Let's remember the reason something was a television show in the first
place is that the idea wasn't good enough to be a movie. 

New Rule: No more gift registries. You know, it used to be just
for weddings. Now it's for babies and new homes and graduations from
rehab. Picking out the stuff you want and having other people buy it for
you isn't gift giving, it's the white people version of looting. 

New Rule: and this one is long overdue: No more bathroom
attendants. After I zip up, some guy is offering me a towel and a mint
like I just had sex with George Michael. I can't even tell if he's
supposed to be there, or just some freak with a fetish. I don't want to
be on your webcam, dude. I just want to wash my hands. 

New Rule: When I ask how old your toddler is, I don't need to
know in months. "27 Months." "He's two," will do just fine. He's not a
cheese.
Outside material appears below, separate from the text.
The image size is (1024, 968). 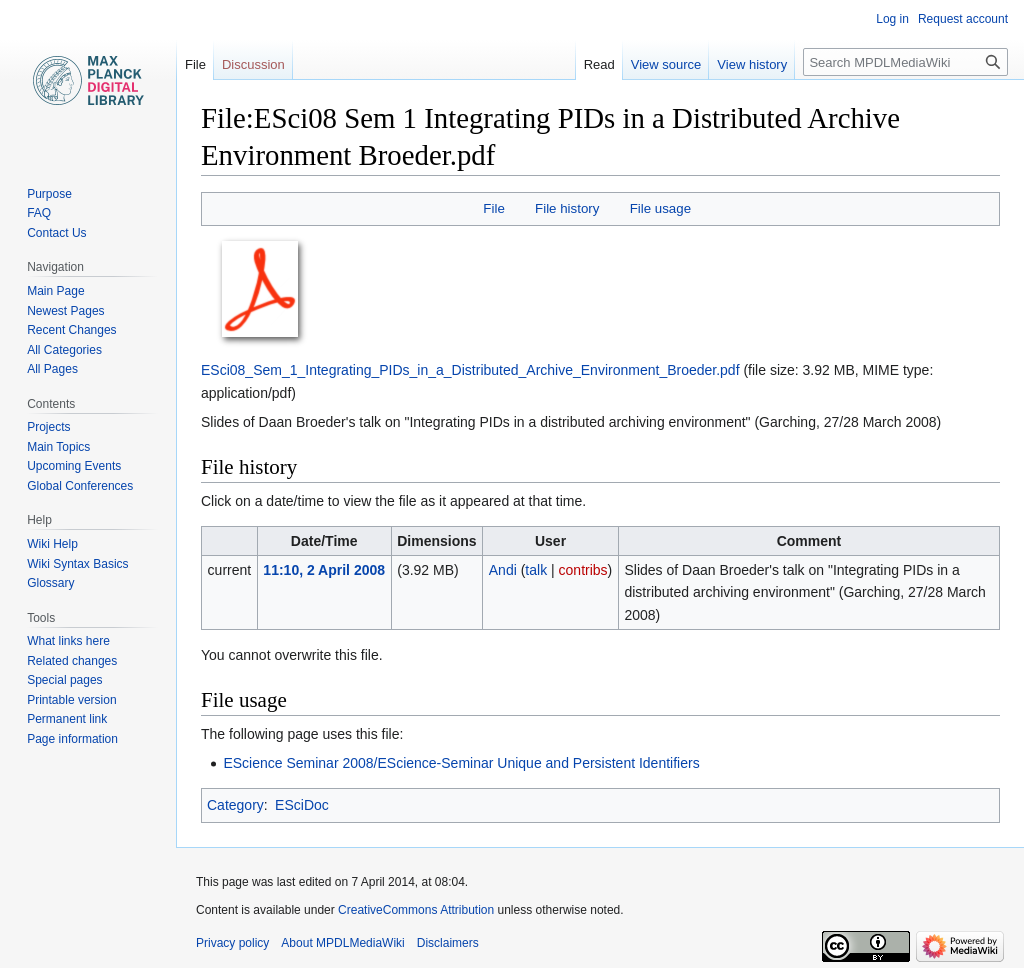 What do you see at coordinates (963, 19) in the screenshot?
I see `Request account` at bounding box center [963, 19].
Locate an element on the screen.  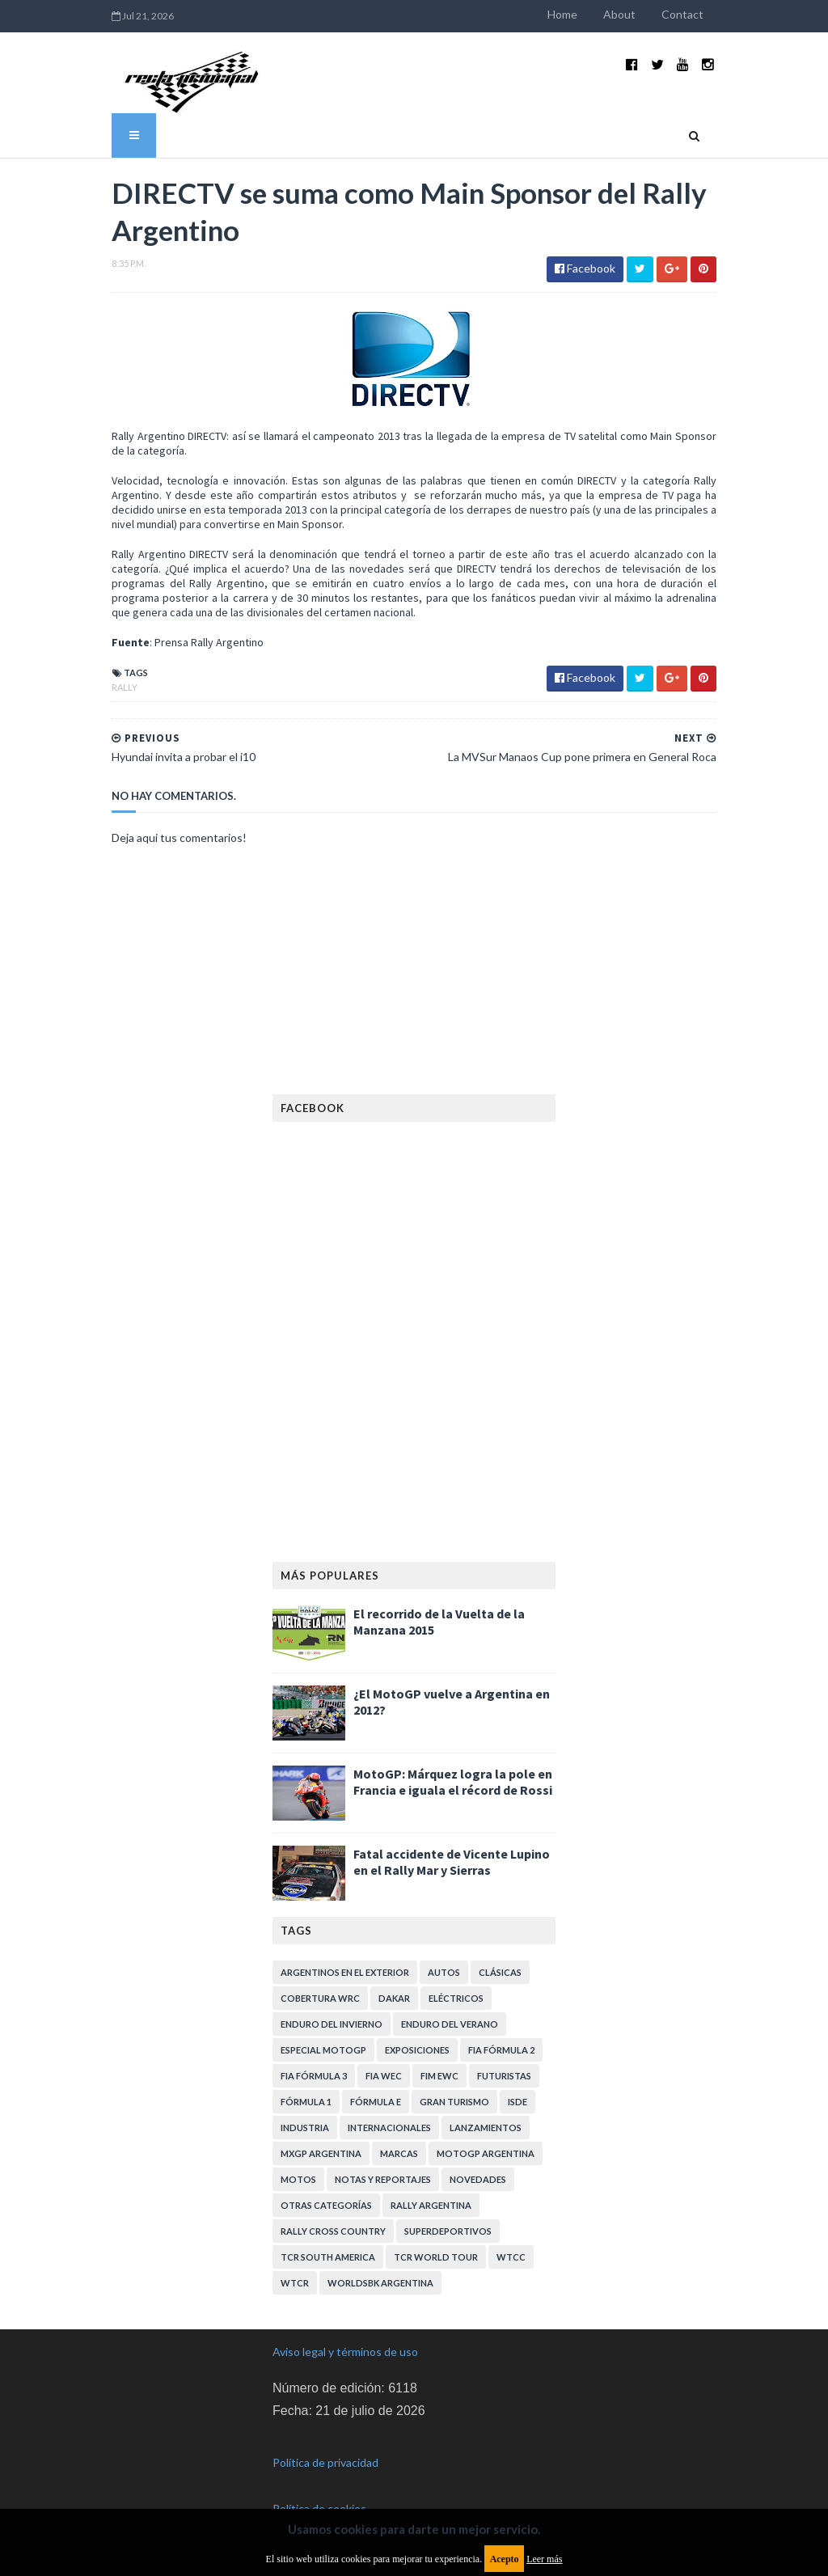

And I didn't really care in the first place. `


----------



## MA-Caver (Feb 24, 2006)

Those are funny and when applying Carlin's voice to them they would seem to be those type of zingers and social observations he's famous for.

But sometimes I wonder if it's really HIM that's writing them and not some jerk-off, no-life, white, skinny, geek kid that's coming with all those and claiming to be Carlin.


----------



## cali_tkdbruin (Feb 26, 2006)

That was cool, shows he's still trying to be relevant in the 21st century...:ultracool


----------



## Cryozombie (Feb 26, 2006)

MA-Caver said:
			
		

> Those are funny and when applying Carlin's voice to them they would seem to be those type of zingers and social observations he's famous for.
> 
> But sometimes I wonder if it's really HIM that's writing them.



Took the words out of my mouth, man.


----------



## Carol (Feb 27, 2006)

Snopes says it's not Carlin, but Bill Maher.

Either way, it's still pretty freaking funny...


----------



## OUMoose (Feb 28, 2006)

Definitely funny, but as Lady Kaur said, I'm going with Bill Maher (especially since he has the "New Rules" section on the new and improved Politically Incorrect).


----------